La «società dell’idrogeno» forse non è lontana dal divenire realtà. Entro qualche decina di anni lo scenario attualmente dominato dal petrolio potrebbe radicalmente cambiare. Ma che cos’è la società dell’idrogeno? Per chiarirlo, occorre innanzitutto spiegare che cos’è l’idrogeno e a cosa serve. L’idrogeno è l’elemento più diffuso dell’universo, ed è anche il più semplice. È composto da un solo protone e un solo elettrone, e proprio grazie alla sua elementare struttura può essere utilizzato come trasportatore di energia. In altre parole l’idrogeno costituisce una preziosa riserva energetica, sempre a disposizione e pronta all’uso. Ovviamente non è tutto cosí facile: l’idrogeno sotto forma di singola molecola, infatti, si trova in tutto l’universo tranne che sulla Terra. Per produrlo bisogna ricorrere a procedimenti dispendiosi dal punto di vista energetico. Ecco perché l’idrogeno non va considerato come una fonte, ma come un vettore di energia. I vantaggi del suo utilizzo risiedono proprio nella possibilità di stoccarlo, trasportarlo e utilizzarlo solo in caso di necessità, mentre oggi l’energia elettrica non può essere immagazzinata, e va utilizzata nel momento stesso in cui viene prodotta. Inoltre, la combustione dell’idrogeno non produce anidride carbonica, come nel caso dei combustibili fossili, ma solo acqua.
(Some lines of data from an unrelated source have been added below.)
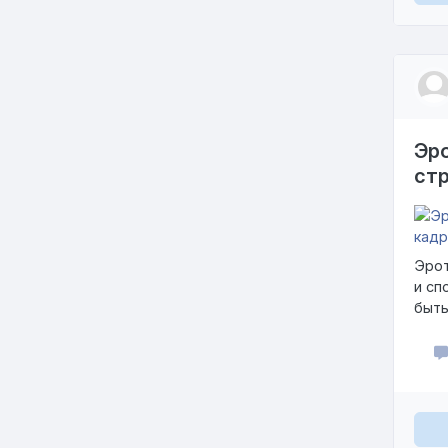
Эро
стр
Эрот
и сп
быть
прои
стан
влия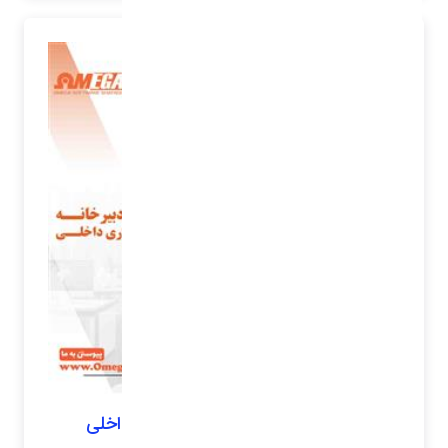
مدیریت دبیرخانه و کارتابل اداری داخلی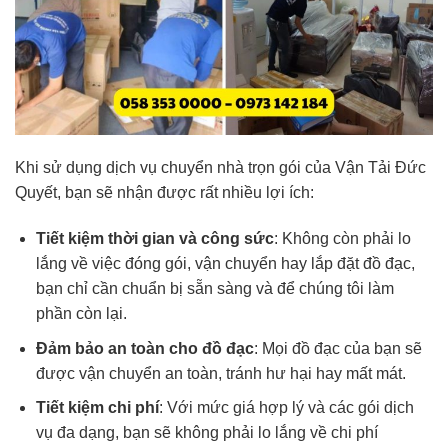
Khi sử dụng dịch vụ chuyển nhà trọn gói của Vận Tải Đức
Quyết, bạn sẽ nhận được rất nhiều lợi ích:
Tiết kiệm thời gian và công sức
: Không còn phải lo
lắng về việc đóng gói, vận chuyển hay lắp đặt đồ đạc,
bạn chỉ cần chuẩn bị sẵn sàng và để chúng tôi làm
phần còn lại.
Đảm bảo an toàn cho đồ đạc
: Mọi đồ đạc của bạn sẽ
được vận chuyển an toàn, tránh hư hại hay mất mát.
Tiết kiệm chi phí
: Với mức giá hợp lý và các gói dịch
vụ đa dạng, bạn sẽ không phải lo lắng về chi phí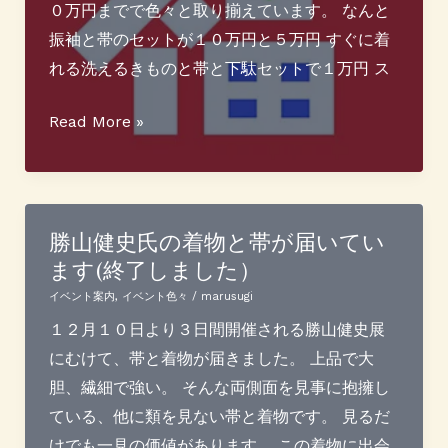
終
展」
０万円までで色々と取り揃えています。 なんと
了
の
振袖と帯のセットが１０万円と５万円 すぐに着
し
ご
れる洗えるきものと帯と下駄セットで１万円 ス
ま
案
し
内
新
Read More »
た）
年
福
袋
販
勝山健史氏の着物と帯が届いてい
ます(終了しました）
売
イベント案内
,
イベント色々
/
marusugi
１２月１０日より３日間開催される勝山健史展
にむけて、帯と着物が届きました。 上品で大
胆、繊細で強い。 そんな両側面を見事に抱擁し
ている、他に類を見ない帯と着物です。 見るだ
けでも一見の価値があります。 この着物に出会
Nella società dell’idrogeno i consumi elettrici legati ai trasporti, alle necessità domestiche e al riscaldamento saranno soddisfatti grazie all'utilizzo di questo elemento. In realtà i problemi da risolvere sono ancora molti, quasi tutti legati alla produzione. Attualmente esistono due tecniche produttive: l’elettrolisi dell'acqua e lo steam reforming (“trasformazione con vapore”) del metano. La prima consiste nel separare l’idrogeno dall’ossigeno dell’acqua. La seconda è un processo in cui il metano reagisce con il vapore acqueo alla temperatura di 800 °C, libera atomi di idrogeno, ma rilascia anidride carbonica come sottoprodotto. In entrambi i casi si ha una perdita di energia del 25%. La produzione è ancora piuttosto costosa. Nel caso dell’elettrolisi, infatti, l’acqua utilizzata deve essere demineralizzata e, nel caso dello steam reforming, l'idrogeno prodotto va purificato dai residui di vapore acqueo, entrambi processi che richiedono energia.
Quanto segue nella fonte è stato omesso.